*Material provided*:
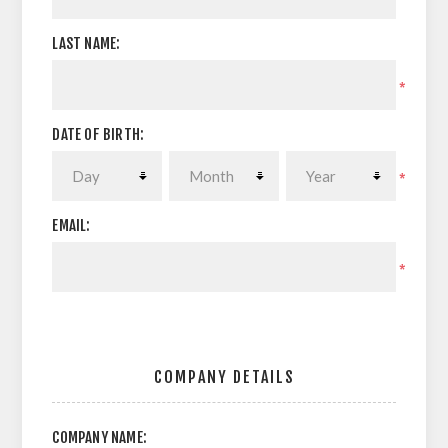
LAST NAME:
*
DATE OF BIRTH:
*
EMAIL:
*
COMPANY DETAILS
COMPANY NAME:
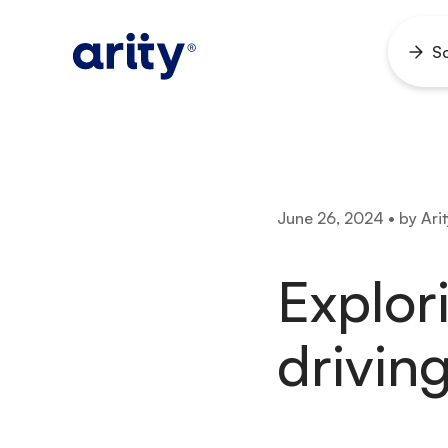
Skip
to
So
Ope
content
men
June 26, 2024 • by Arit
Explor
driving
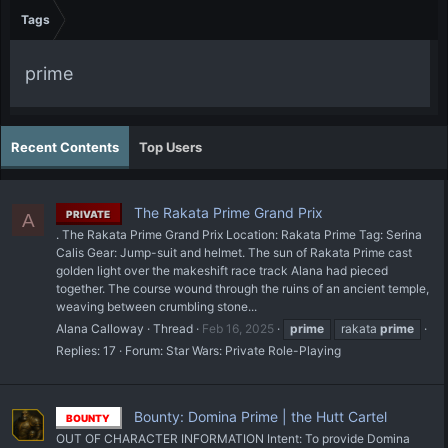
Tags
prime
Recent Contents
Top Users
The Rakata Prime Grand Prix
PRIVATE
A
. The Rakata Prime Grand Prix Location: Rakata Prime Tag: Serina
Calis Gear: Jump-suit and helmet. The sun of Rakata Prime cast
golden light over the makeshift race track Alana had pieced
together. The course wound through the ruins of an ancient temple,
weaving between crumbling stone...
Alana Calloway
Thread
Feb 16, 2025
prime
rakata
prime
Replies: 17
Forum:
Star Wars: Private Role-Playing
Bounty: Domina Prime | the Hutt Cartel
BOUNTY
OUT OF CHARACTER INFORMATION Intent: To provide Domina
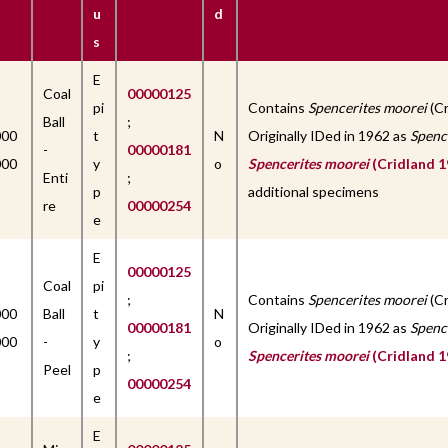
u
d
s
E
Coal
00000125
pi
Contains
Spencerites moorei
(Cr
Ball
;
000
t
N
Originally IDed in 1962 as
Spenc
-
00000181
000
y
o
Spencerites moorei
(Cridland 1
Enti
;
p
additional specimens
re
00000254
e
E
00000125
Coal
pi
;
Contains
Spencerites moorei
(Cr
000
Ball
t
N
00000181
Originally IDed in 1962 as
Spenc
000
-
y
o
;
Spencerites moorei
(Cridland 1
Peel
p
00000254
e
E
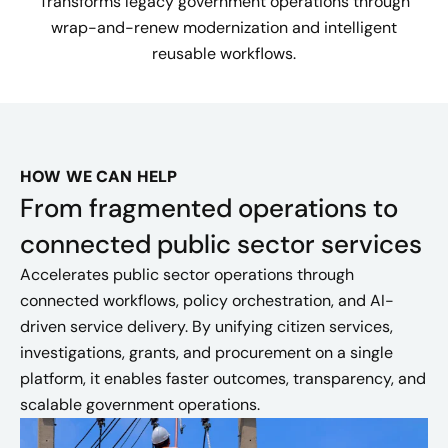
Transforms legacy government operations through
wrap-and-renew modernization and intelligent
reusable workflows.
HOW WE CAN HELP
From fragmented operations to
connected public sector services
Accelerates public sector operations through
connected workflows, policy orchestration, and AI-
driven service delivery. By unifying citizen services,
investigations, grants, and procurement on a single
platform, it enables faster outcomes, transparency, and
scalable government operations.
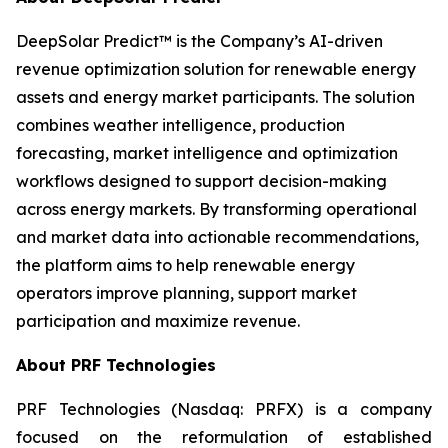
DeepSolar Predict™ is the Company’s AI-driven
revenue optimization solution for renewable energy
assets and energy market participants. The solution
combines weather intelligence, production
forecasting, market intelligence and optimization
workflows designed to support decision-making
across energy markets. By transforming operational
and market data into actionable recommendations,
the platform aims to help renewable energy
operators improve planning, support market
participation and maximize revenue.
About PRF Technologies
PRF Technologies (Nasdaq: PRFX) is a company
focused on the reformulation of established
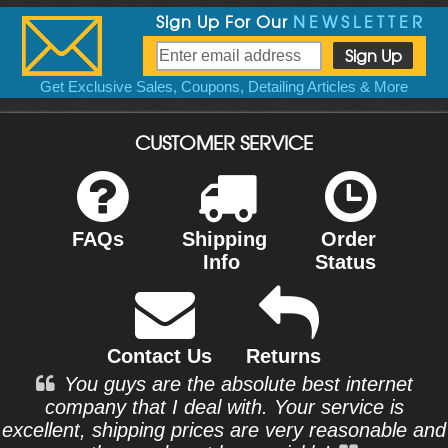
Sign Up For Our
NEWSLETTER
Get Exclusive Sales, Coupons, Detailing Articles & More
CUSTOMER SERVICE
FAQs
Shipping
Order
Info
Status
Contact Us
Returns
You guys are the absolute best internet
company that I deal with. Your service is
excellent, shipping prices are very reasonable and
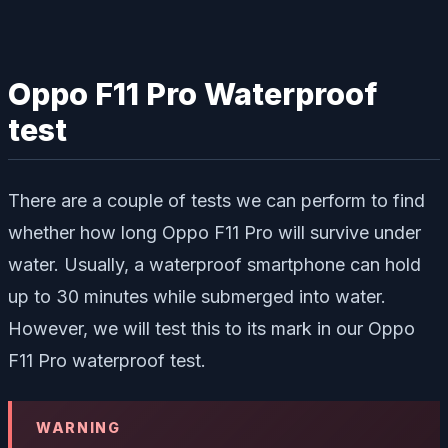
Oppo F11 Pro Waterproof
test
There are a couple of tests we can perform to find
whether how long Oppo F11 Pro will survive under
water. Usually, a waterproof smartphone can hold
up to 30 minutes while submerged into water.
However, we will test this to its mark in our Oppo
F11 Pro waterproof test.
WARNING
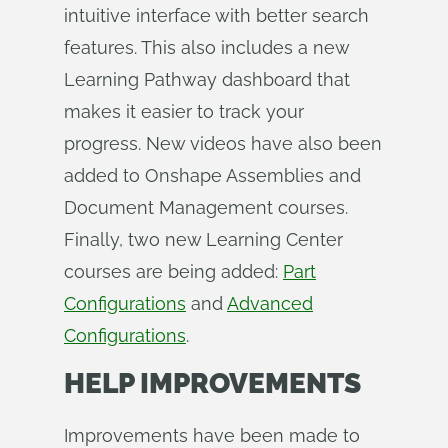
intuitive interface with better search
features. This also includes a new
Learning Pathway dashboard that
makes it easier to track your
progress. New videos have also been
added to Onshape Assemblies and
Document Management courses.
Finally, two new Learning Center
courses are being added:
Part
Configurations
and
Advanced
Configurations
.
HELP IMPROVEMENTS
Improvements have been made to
==
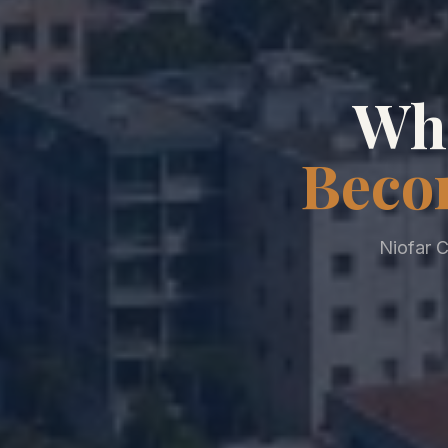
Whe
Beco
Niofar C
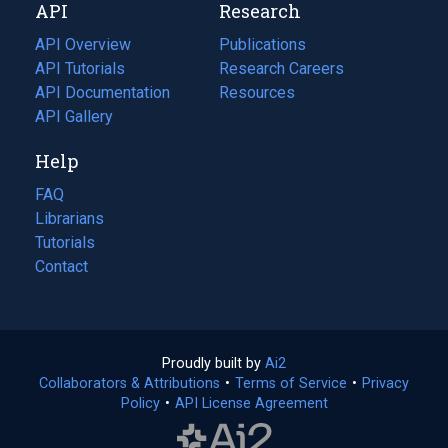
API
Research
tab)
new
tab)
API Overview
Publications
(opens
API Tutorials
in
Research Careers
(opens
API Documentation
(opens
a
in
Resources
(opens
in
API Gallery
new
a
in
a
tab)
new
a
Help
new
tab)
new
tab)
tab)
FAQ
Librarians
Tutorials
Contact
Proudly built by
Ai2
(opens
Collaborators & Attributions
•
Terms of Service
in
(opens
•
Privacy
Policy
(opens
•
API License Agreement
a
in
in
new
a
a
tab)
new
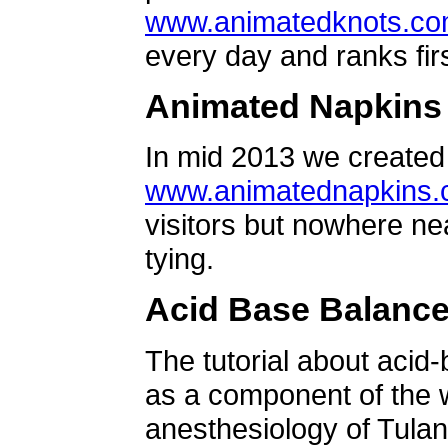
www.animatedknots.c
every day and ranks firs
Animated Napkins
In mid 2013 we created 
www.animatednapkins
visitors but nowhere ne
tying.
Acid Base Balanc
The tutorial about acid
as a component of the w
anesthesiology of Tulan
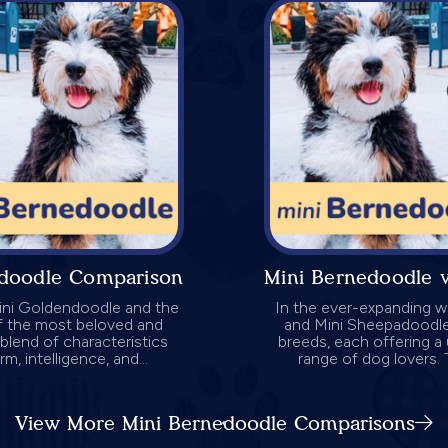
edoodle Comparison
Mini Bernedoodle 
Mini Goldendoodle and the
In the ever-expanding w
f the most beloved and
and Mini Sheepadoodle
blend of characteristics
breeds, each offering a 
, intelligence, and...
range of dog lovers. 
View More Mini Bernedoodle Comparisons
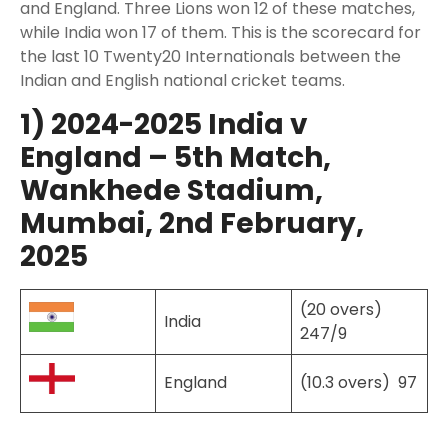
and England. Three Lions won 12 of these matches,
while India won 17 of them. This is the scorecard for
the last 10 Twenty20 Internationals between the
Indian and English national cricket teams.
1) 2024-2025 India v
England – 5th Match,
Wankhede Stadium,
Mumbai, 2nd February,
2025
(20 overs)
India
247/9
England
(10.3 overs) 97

*Exercise instructions*:
Repeat exactly the lines above, from the line that contains "Bounty: Domina Prime | the Hutt Cartel" down through the line that contains "across energy markets.". Include both of those lines and none of the pictures.

*Response below*:
Bounty: Domina Prime | the Hutt Cartel
BOUNTY
OUT OF CHARACTER INFORMATION Intent: To provide Domina
u
d
s
E
Coal
00000125
pi
Contains
Spencerites moorei
(Cr
Ball
;
000
t
N
Originally IDed in 1962 as
Spenc
-
00000181
000
y
o
Spencerites moorei
(Cridland 1
Enti
;
p
additional specimens
re
00000254
e
E
00000125
Coal
pi
;
Contains
Spencerites moorei
(Cr
000
Ball
t
N
00000181
Originally IDed in 1962 as
Spenc
000
-
y
o
;
Spencerites moorei
(Cridland 1
Peel
p
00000254
e
E
Transforms legacy government operations through
wrap-and-renew modernization and intelligent
reusable workflows.
HOW WE CAN HELP
From fragmented operations to
connected public sector services
Accelerates public sector operations through
connected workflows, policy orchestration, and AI-
driven service delivery. By unifying citizen services,
investigations, grants, and procurement on a single
platform, it enables faster outcomes, transparency, and
scalable government operations.
DeepSolar Predict™ is the Company’s AI-driven
revenue optimization solution for renewable energy
assets and energy market participants. The solution
combines weather intelligence, production
forecasting, market intelligence and optimization
workflows designed to support decision-making
across energy markets. By transforming operational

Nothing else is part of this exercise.